Any paper addressing research needs and disparities in health care could not conclude without examining the issue of clinical trials enrollment. For women with highrisk and metastatic breast cancer, trials represent an important strategy for optimal care that can offer early access to new treatments prior to FDA approval, as well as to the cooperative group protocols that represent ongoing refinements of already approval treatments. An argument can be made that trial participation is also indicative of a sense of connection to the medical and research communities, as well as showing a commitment to the goal of furthering research and to the patient's own treatment goals.
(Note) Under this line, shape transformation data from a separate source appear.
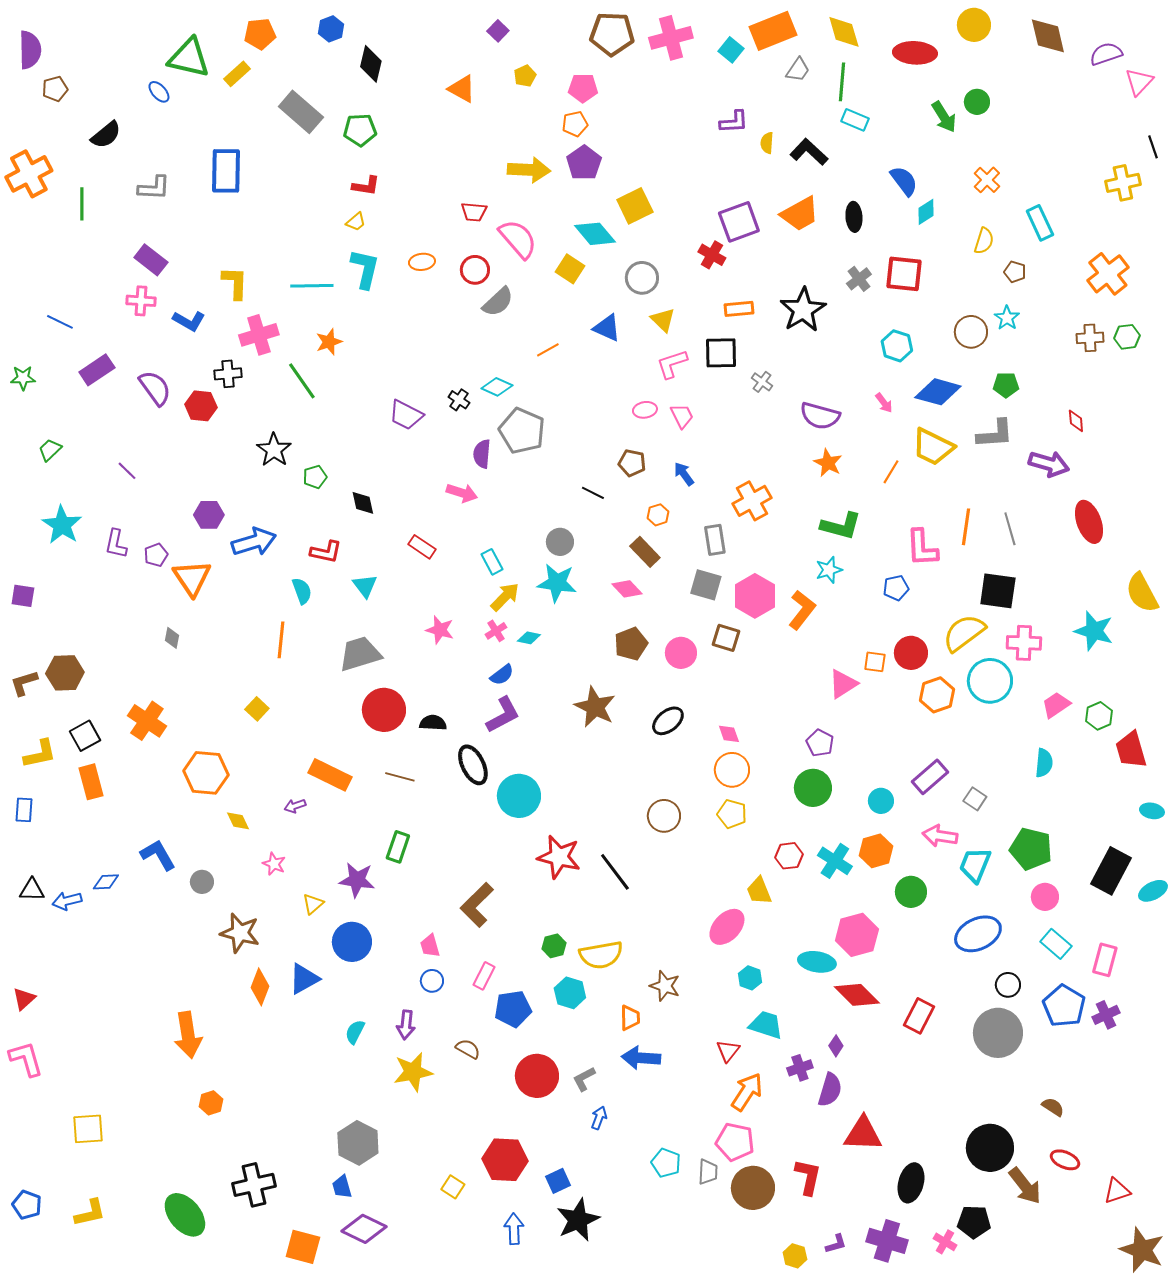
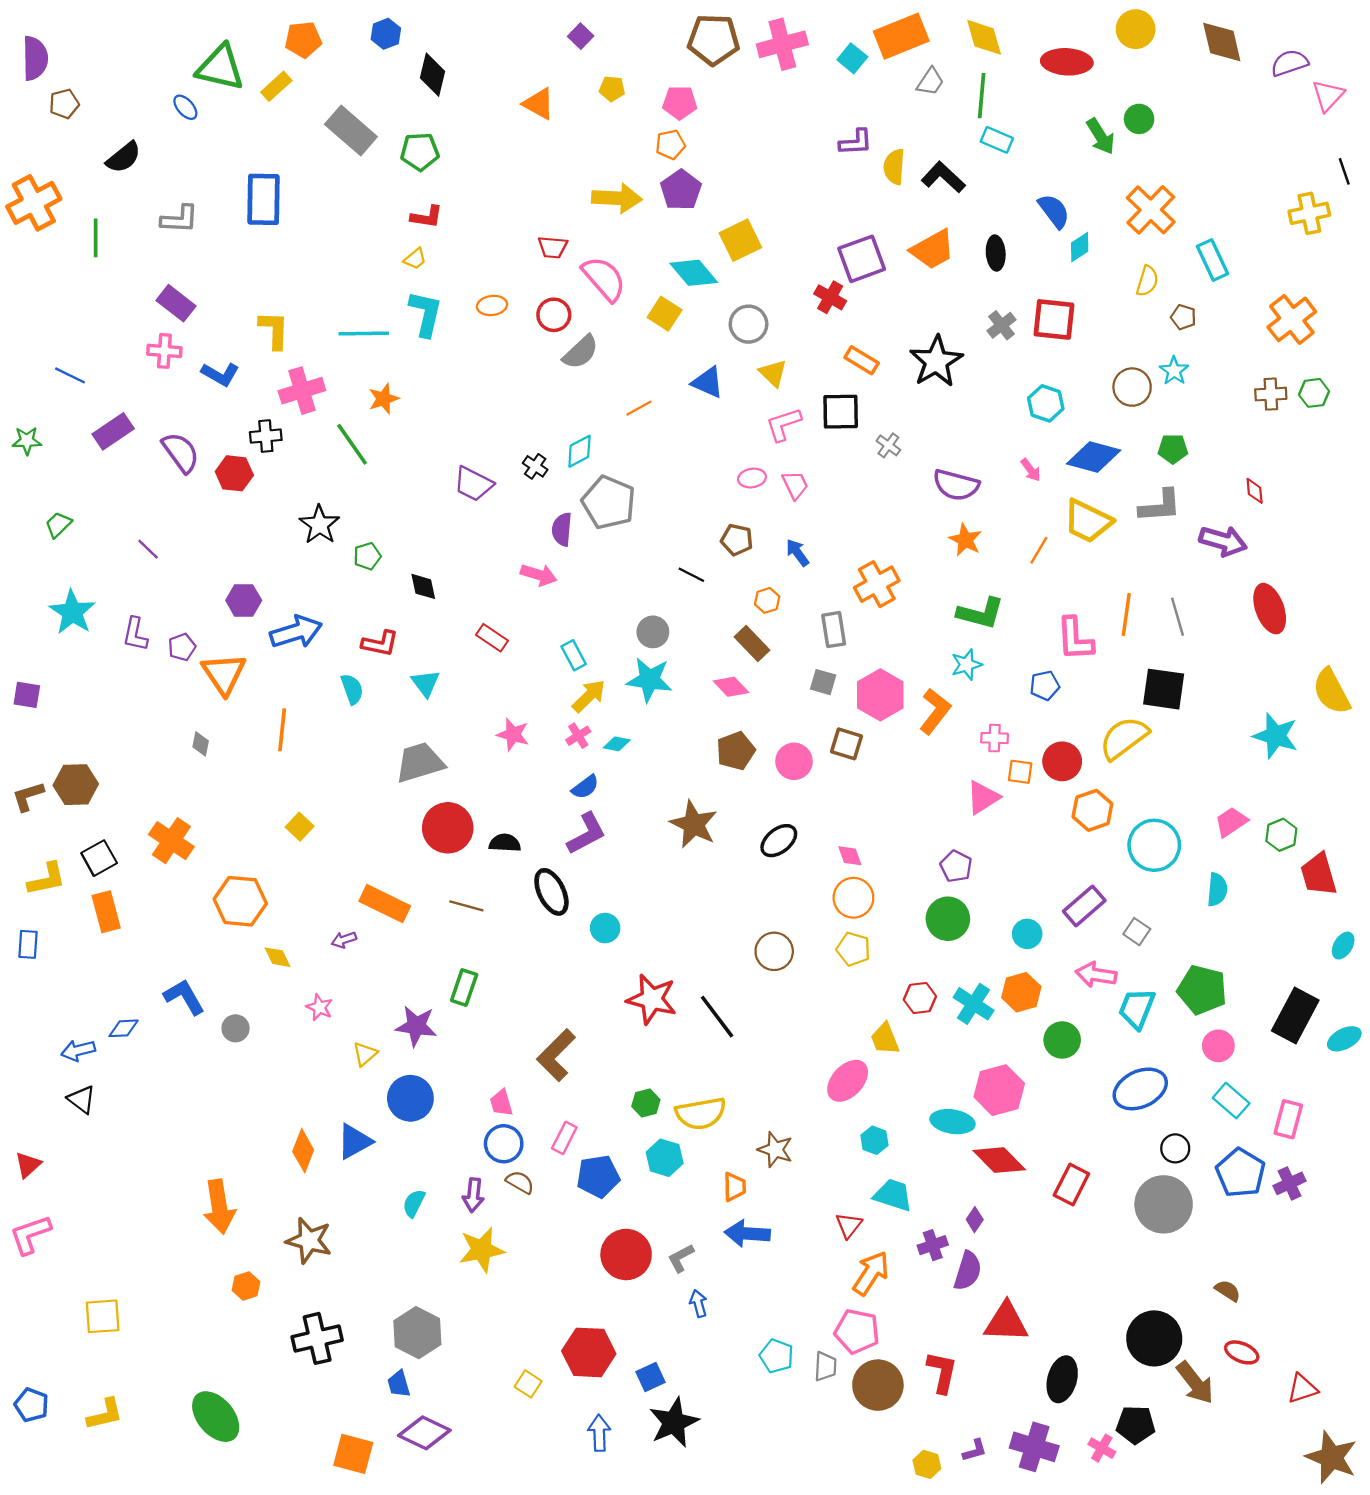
yellow pentagon: (525, 76) -> (612, 89), turned 30
yellow semicircle: (767, 143) -> (894, 167), size x1.4
orange cross: (987, 180) -> (1151, 210), size x1.6
orange rectangle: (739, 309) -> (862, 360), turned 36
cyan diamond: (497, 387) -> (579, 451), turned -52
gray square: (706, 585) -> (823, 682), size x0.7
orange line: (281, 640) -> (282, 730), moved
pink cross: (1024, 643) -> (995, 738), moved, size x0.7
cyan circle: (990, 681) -> (1154, 845), moved
cyan circle: (519, 796) -> (605, 928), size x0.6
cyan ellipse: (1152, 811) -> (1343, 946), turned -70
black triangle: (32, 890) -> (82, 1099), moved, turned 36
brown star: (240, 933) -> (309, 1241), moved
blue circle: (432, 981) -> (504, 1144), size x1.4
brown semicircle: (468, 1049) -> (520, 1182), moved
pink L-shape: (26, 1059) -> (30, 1235), turned -93
blue arrow: (599, 1118) -> (698, 1303), turned -35
black cross: (254, 1185) -> (317, 1338), moved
Participation in clinical trials among adult cancer patients has long been known to comprise only a small percentage of patients. A National Cancer Institute study found that “more than 70 percent of cancer patients aged 0–19 years are estimated to enter cooperative group clinical trials compared with 4 percent of cancer patients aged 20–49 years and 1.5 percent of patients aged 50 years or older.”64 The high participation in pediatric clinical trials is often related to the rapid development and relative success treating of childhood cancers. A report prepared by the Minority-Based Community Clinical Oncology Program (MBCCOP) found that “While minority patients are willing to participate in clinical trials, there are profound barriers involving language, logistics, and the appropriateness of available protocols.”65
According to the authors of one recent University of California survey done of causative factors for low trial participation, “Low accrual rates clearly have a negative impact, often prolonging the duration of the trials, delaying the analysis of important results, or leading to early close of important studies.”66 Even in this research institution, clinical trials were not widely offered to patients. One-third of the time physicians didn't mention clinical trials to their patients, either because of false perceptions about lack of available protocols or the patient's poor performance status. Nearly half of eligible patients surveyed refused to participate in trials because of travel concerns, fear of experimental therapies and of being randomized, and problems with insurance reimbursement. Reasons given for lack of minority participation cited elsewhere have been lack of opportunity, mistrust of the white-dominated health care system, and lack of information about trials.67
Clearly, more needs to be done in California, as elsewhere, in furthering enrollment in clinical trials so that more patients of all ages, socio-economic status, races and ethnic groups can participate. Research must build on existing studies to explore the barriers to trial participation as a necessary step.